Try it: Which lines in the data below contain the word "член"? Copy each of them.
- Opening Delimiter -
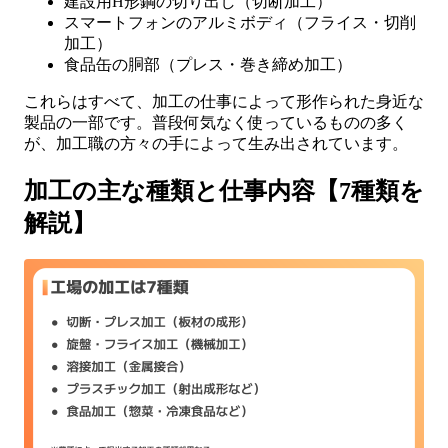
建設用H形鋼の切り出し（切断加工）
スマートフォンのアルミボディ（フライス・切削
加工）
食品缶の胴部（プレス・巻き締め加工）
これらはすべて、加工の仕事によって形作られた身近な
製品の一部です。普段何気なく使っているものの多く
が、加工職の方々の手によって生み出されています。
加工の主な種類と仕事内容【7種類を
解説】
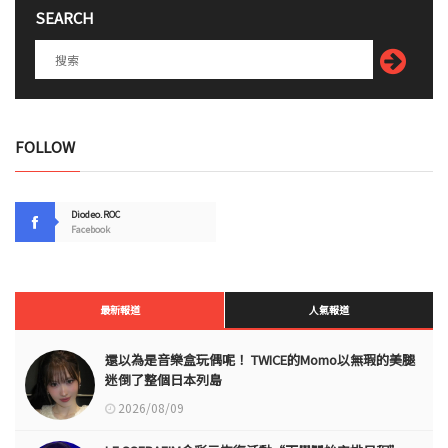
SEARCH
FOLLOW
Diodeo.ROC
Facebook
最新報道
人氣報道
還以為是音樂盒玩偶呢！ TWICE的Momo以無瑕的美腿
迷倒了整個日本列島
2026/08/09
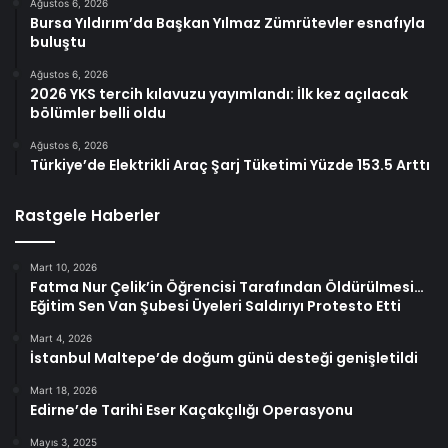
Ağustos 6, 2026
Bursa Yıldırım’da Başkan Yılmaz Zümrütevler esnafıyla
buluştu
Ağustos 6, 2026
2026 YKS tercih kılavuzu yayımlandı: İlk kez açılacak
bölümler belli oldu
Ağustos 6, 2026
Türkiye’de Elektrikli Araç Şarj Tüketimi Yüzde 153.5 Arttı
Rastgele Haberler
Mart 10, 2026
Fatma Nur Çelik’in Öğrencisi Tarafından Öldürülmesi…
Eğitim Sen Van Şubesi Üyeleri Saldırıyı Protesto Etti
Mart 4, 2026
İstanbul Maltepe’de doğum günü desteği genişletildi
Mart 18, 2026
Edirne’de Tarihi Eser Kaçakçılığı Operasyonu
Mayıs 3, 2025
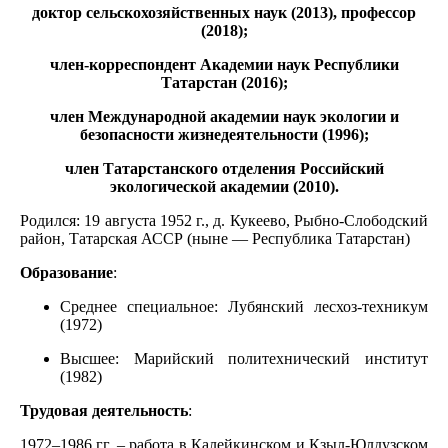
доктор сельскохозяйственных наук (2013), профессор
(2018);
член-корреспондент Академии наук Республики
Татарстан (2016);
член Международной академии наук экологии и
безопасности жизнедеятельности (1996);
член Татарстанского отделения Российский
экологической академии (2010).
Родился:
19 августа 1952 г., д. Кукеево, Рыбно-Слободский
район, Татарская АССР (ныне — Республика Татарстан)
Образование
:
Среднее специальное: Лубянский лесхоз-техникум
(1972)
Высшее: Марийский политехнический институт
(1982)
Трудовая деятельность
:
1972–1986 гг. – работа в Калейкинском и Кзыл-Юлдузском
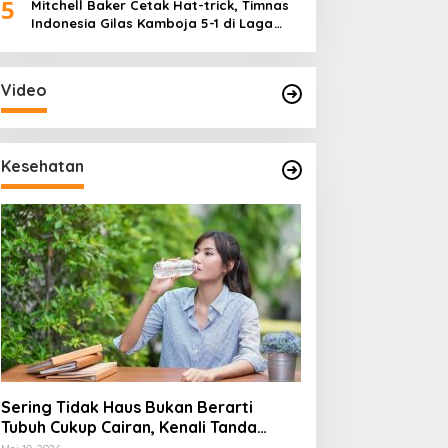
5
Mitchell Baker Cetak Hat-trick, Timnas
Indonesia Gilas Kamboja 5-1 di Laga
Perdana Piala AFF 2026
Video
Kesehatan
Sering Tidak Haus Bukan Berarti
Tubuh Cukup Cairan, Kenali Tanda
Dehidrasi Ringan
- Closing Delimiter -
Answer for the task:
член-корреспондент Академии наук Республики
член Международной академии наук экологии и
член Татарстанского отделения Российский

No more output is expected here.